• _Task statement_
When you copy from the entries that follow, take only the lines from the one with "Reject all (1032, 1576)" down to the one with "[Toggle navigation] (43, 145)", keeping both ends and dropping every picture.

• _Supplied material_
....................
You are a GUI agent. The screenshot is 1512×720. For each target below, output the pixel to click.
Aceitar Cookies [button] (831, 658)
....................
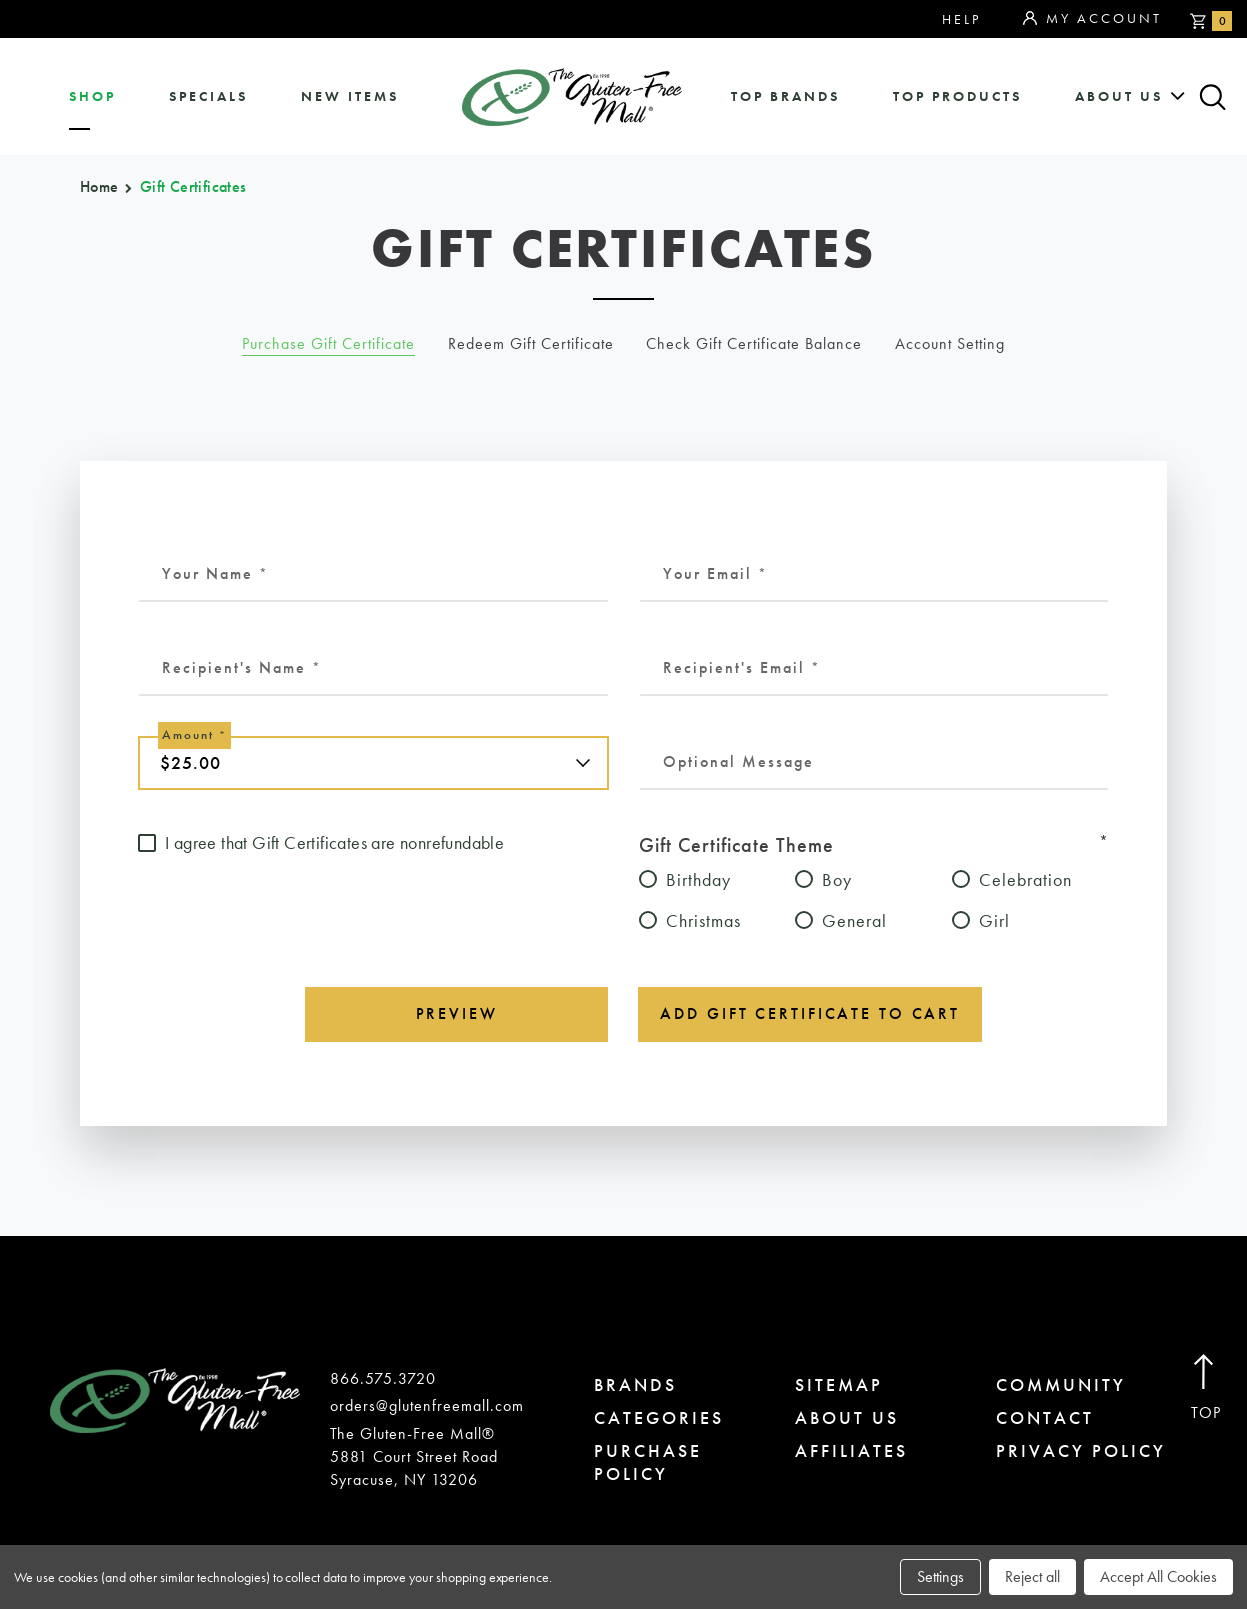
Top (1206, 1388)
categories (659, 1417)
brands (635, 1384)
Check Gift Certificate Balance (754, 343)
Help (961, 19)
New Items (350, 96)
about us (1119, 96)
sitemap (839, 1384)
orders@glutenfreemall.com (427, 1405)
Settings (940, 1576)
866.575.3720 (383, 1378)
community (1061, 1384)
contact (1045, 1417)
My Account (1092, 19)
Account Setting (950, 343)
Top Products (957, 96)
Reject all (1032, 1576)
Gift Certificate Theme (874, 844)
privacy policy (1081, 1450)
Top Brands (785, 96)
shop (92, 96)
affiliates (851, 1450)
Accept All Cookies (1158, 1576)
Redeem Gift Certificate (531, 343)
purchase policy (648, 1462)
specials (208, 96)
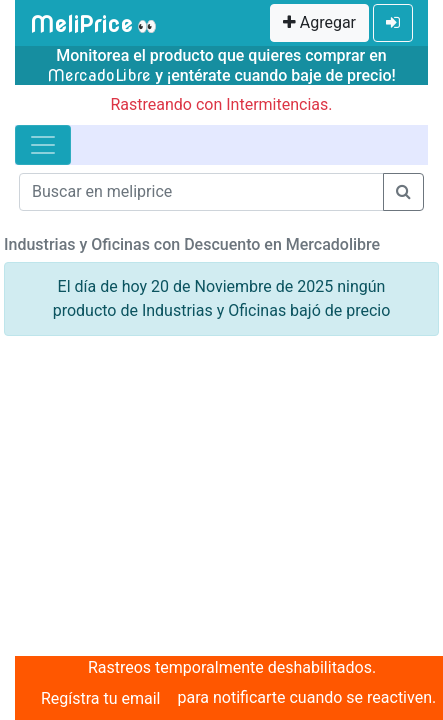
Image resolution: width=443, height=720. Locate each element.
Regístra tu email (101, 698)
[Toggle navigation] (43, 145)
....................
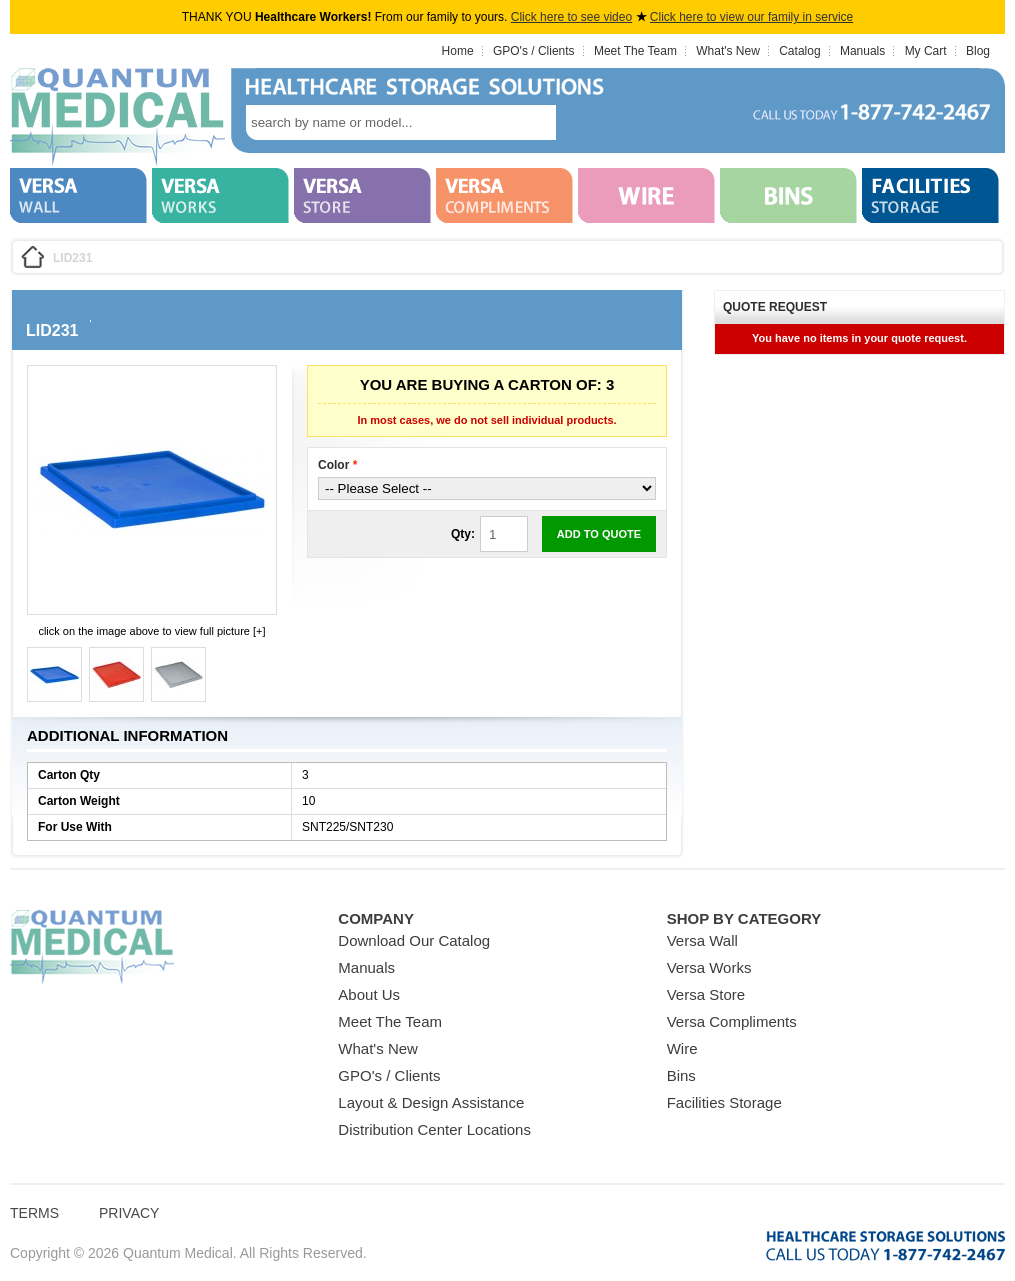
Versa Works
....................
• _Solution to the problem_
Reject all (1032, 1576)
Gift Certificate Theme (874, 844)
privacy policy (1081, 1450)
Top Brands (785, 96)
shop (92, 96)
affiliates (851, 1450)
Accept All Cookies (1158, 1576)
Redeem Gift Certificate (531, 343)
purchase policy (648, 1462)
specials (208, 96)
Image resolution: width=443, height=720. Locate each element.
Regístra tu email (101, 698)
[Toggle navigation] (43, 145)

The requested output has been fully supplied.